Leave out the pictures and transcribe the rest of the records exactly.
[[ Data in this exercise, beginning ]]
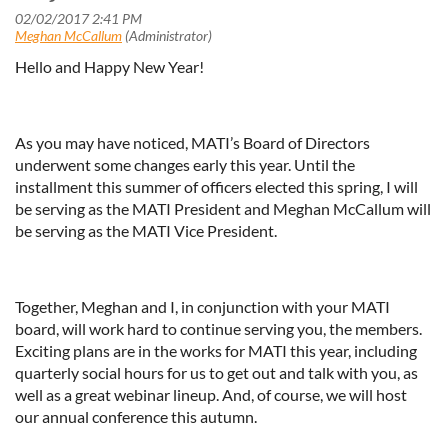
Hello and Happy New Year!
As you may have noticed, MATI’s Board of Directors
underwent some changes early this year. Until the
installment this summer of officers elected this spring, I will
be serving as the MATI President and Meghan McCallum will
be serving as the MATI Vice President.
Together, Meghan and I, in conjunction with your MATI
board, will work hard to continue serving you, the members.
Exciting plans are in the works for MATI this year, including
quarterly social hours for us to get out and talk with you, as
well as a great webinar lineup. And, of course, we will host
our annual conference this autumn.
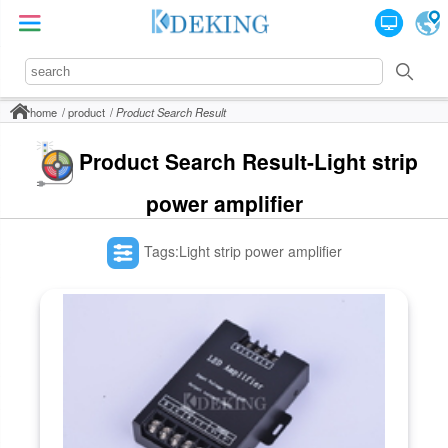
home
product
Product Search Result
Product Search Result-Light strip
power amplifier
Tags:Light strip power amplifier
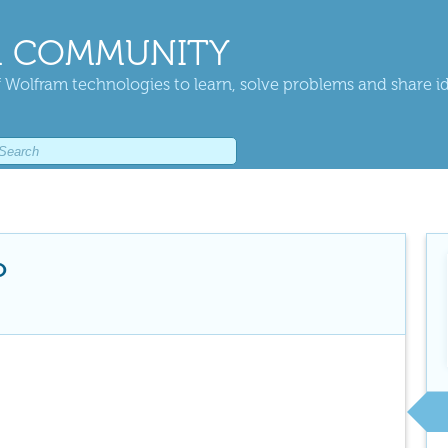
 COMMUNITY
 Wolfram technologies to learn, solve problems and share i
o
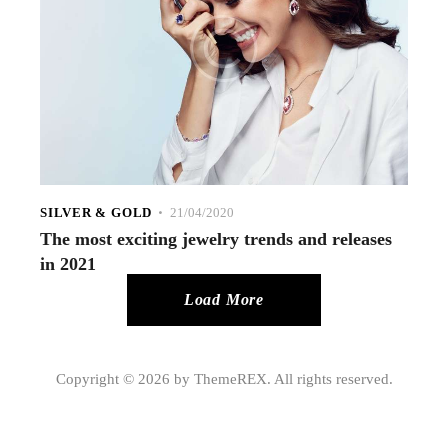
SILVER & GOLD
21/04/2020
The most exciting jewelry trends and releases
in 2021
Load More
Copyright © 2026 by ThemeREX. All rights reserved.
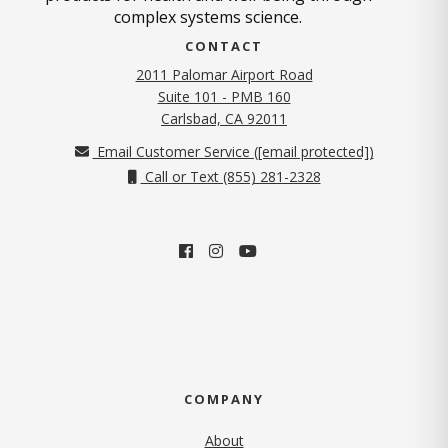
complex systems science.
CONTACT
2011 Palomar Airport Road
Suite 101 - PMB 160
(opens in new tab)
Carlsbad, CA 92011
Email Customer Service (
[email protected]
)
Call or Text (855) 281-2328
COMPANY
About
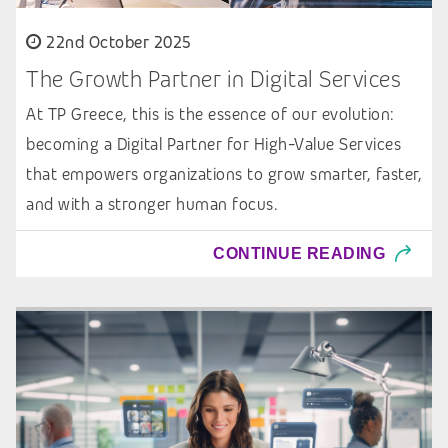
22nd October 2025
The Growth Partner in Digital Services
At TP Greece, this is the essence of our evolution:
becoming a Digital Partner for High-Value Services
that empowers organizations to grow smarter, faster,
and with a stronger human focus.
CONTINUE READING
[[ Data in this exercise, end ]]
**Response**.
Hello and Happy New Year!
As you may have noticed, MATI’s Board of Directors
underwent some changes early this year. Until the
installment this summer of officers elected this spring, I will
be serving as the MATI President and Meghan McCallum will
be serving as the MATI Vice President.
Together, Meghan and I, in conjunction with your MATI
board, will work hard to continue serving you, the members.
Exciting plans are in the works for MATI this year, including
quarterly social hours for us to get out and talk with you, as
well as a great webinar lineup. And, of course, we will host
our annual conference this autumn.
home
product
Product Search Result
Product Search Result-Light strip
power amplifier
Tags:Light strip power amplifier
 COMMUNITY
 Wolfram technologies to learn, solve problems and share i
o
SILVER & GOLD
21/04/2020
The most exciting jewelry trends and releases
in 2021
Load More
Copyright © 2026 by ThemeREX. All rights reserved.
complex systems science.
CONTACT
2011 Palomar Airport Road
Suite 101 - PMB 160
(opens in new tab)
Carlsbad, CA 92011
Email Customer Service (
[email protected]
)
Call or Text (855) 281-2328
COMPANY
About
22nd October 2025
The Growth Partner in Digital Services
At TP Greece, this is the essence of our evolution:
becoming a Digital Partner for High-Value Services
that empowers organizations to grow smarter, faster,
and with a stronger human focus.
CONTINUE READING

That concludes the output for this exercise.